Strengths and limitations

As strengths of this study, we should mention the idea that glycemic control can be modified using specific enteral nutrients in the critically ill patient; also the external validity of the methodology (prospective, blind-randomized, multicenter) and the generalizability of results. Its main limitations are that it was an open-label study, so some of its results (especially effects on infectious complications) need to be considered with caution. The use of capillary samples for blood glucose instead of arterial samples and use of the point-of-care glucose meter could be considered a further limitation. Consensus recommendations published in 2013 [43] highlight the need to obtain arterial rather than capillary blood samples.

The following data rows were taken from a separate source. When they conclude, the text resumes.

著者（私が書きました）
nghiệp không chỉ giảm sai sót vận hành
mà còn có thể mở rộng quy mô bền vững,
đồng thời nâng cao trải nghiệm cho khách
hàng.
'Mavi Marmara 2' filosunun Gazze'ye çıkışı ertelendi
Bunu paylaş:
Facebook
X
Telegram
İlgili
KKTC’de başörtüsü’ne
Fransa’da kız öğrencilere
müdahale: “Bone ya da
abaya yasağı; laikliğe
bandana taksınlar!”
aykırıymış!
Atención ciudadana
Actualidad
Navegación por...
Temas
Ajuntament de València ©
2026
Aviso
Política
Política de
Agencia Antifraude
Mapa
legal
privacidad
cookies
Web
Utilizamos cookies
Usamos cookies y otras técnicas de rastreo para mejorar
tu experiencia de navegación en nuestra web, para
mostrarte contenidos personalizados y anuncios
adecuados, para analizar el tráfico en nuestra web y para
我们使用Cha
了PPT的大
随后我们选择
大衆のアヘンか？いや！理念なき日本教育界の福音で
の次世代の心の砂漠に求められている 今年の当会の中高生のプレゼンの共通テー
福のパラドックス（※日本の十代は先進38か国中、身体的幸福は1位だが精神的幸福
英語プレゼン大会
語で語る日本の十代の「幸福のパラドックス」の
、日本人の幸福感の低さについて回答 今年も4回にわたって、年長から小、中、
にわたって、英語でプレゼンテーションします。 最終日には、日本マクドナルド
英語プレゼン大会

This was selected as the standardized method by the researchers at the nine hospitals given it was logistically nonviable to collect arterial blood samples at the frequency necessary at two of the centers. However, regardless of the greater or lesser reliability of absolute glycemia values, the use of capillary samples should not affect the comparisons made between the three groups of patients. As a final limitation, the sample size precluded reaching conclusions on outcome measures (such as mortality) other than those related to glycemic or infection control.

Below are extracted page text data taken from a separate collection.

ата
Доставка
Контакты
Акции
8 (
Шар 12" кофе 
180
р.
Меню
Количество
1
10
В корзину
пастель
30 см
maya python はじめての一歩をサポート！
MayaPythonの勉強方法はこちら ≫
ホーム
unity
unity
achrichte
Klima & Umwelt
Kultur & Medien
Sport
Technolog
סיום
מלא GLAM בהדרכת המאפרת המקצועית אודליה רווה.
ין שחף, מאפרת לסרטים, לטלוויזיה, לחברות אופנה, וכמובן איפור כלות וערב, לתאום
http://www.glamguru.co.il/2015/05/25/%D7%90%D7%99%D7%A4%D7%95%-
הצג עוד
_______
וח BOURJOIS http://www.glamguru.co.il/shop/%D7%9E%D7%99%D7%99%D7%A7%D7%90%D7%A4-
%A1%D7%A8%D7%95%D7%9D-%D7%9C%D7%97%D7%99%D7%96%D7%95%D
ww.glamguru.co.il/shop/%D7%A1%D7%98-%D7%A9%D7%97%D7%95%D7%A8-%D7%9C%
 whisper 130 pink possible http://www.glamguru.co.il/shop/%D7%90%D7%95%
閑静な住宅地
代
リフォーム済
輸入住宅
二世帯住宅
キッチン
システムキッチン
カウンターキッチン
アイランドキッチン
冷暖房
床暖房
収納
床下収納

Although the components of a diabetic-specific formula are important, no marked differences were observed in the impacts of the two such formulas examined here. Thus, to confirm the present findings and further examine EN effects on glycemic variability and mortality, we recommend comparing the latest-generation diabetes-specific formula with a standard formula in a multicenter, double-blind trial in a large patient sample.

Conclusions

The use of a high-protein diabetes-specific EN formula in hyperglycemic critically ill patients on mechanical ventilation leads to lower insulin requirements, reduces plasma and capillary blood glucose levels and glycemic variability, and could also reduce the risks of ICU-acquired ventilator-associated pneumonia and tracheobronchitis when compared with that of a standard high-protein formula. Similar findings were obtained for the use of another diabetes-specific formula of different composition.

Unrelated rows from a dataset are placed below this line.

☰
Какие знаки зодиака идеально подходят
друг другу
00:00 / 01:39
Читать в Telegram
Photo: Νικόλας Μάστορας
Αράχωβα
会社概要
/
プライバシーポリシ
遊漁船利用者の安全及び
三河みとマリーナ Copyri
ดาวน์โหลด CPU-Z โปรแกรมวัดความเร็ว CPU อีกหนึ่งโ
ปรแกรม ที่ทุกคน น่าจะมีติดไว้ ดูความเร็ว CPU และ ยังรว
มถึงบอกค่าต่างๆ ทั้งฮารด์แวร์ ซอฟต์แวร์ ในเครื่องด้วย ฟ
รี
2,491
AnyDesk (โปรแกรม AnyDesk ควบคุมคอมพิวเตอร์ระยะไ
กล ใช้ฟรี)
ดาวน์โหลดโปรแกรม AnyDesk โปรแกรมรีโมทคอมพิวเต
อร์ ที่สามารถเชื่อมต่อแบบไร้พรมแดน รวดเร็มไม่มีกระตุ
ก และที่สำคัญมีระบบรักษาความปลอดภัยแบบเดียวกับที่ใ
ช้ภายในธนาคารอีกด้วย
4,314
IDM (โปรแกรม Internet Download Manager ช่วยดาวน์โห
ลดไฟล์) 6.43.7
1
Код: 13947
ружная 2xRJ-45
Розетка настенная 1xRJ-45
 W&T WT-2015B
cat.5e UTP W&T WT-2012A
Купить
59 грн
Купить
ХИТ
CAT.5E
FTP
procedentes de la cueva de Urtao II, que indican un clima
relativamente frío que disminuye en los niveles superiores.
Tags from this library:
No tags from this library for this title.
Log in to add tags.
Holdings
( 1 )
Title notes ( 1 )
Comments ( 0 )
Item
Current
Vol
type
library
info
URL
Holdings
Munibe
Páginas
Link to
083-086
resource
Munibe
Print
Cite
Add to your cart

Our results highlight the need for double-blind studies with glycemic variability as the primary endpoint in large critically ill patient populations to address the impacts of these enteral nutrition formulas on outcomes such as acquired infections, hospital stay and short- and medium-term mortality.

Key messages

  • Few studies have explored the possible benefits of diabetes-specific EN formulas in terms of controlling hyperglycemia, glucose variability and acquired infectious complications.

  • In our study, compared with a high-protein standard EN formula, a high-protein diabetes-specific formula reduced insulin requirements, glucose variability, and plasma and capillary glycemia in mechanically ventilated, hyperglycemic ICU patients.

  • Our results also point to beneficial impacts of such a formula on ICU-acquired infections such as ventilator-associated tracheobronchitis and pneumonia. However, further efforts in the form of larger clinical trials are required to assess the capacity of these formulas to reduce the risk of acquired infections in these patients.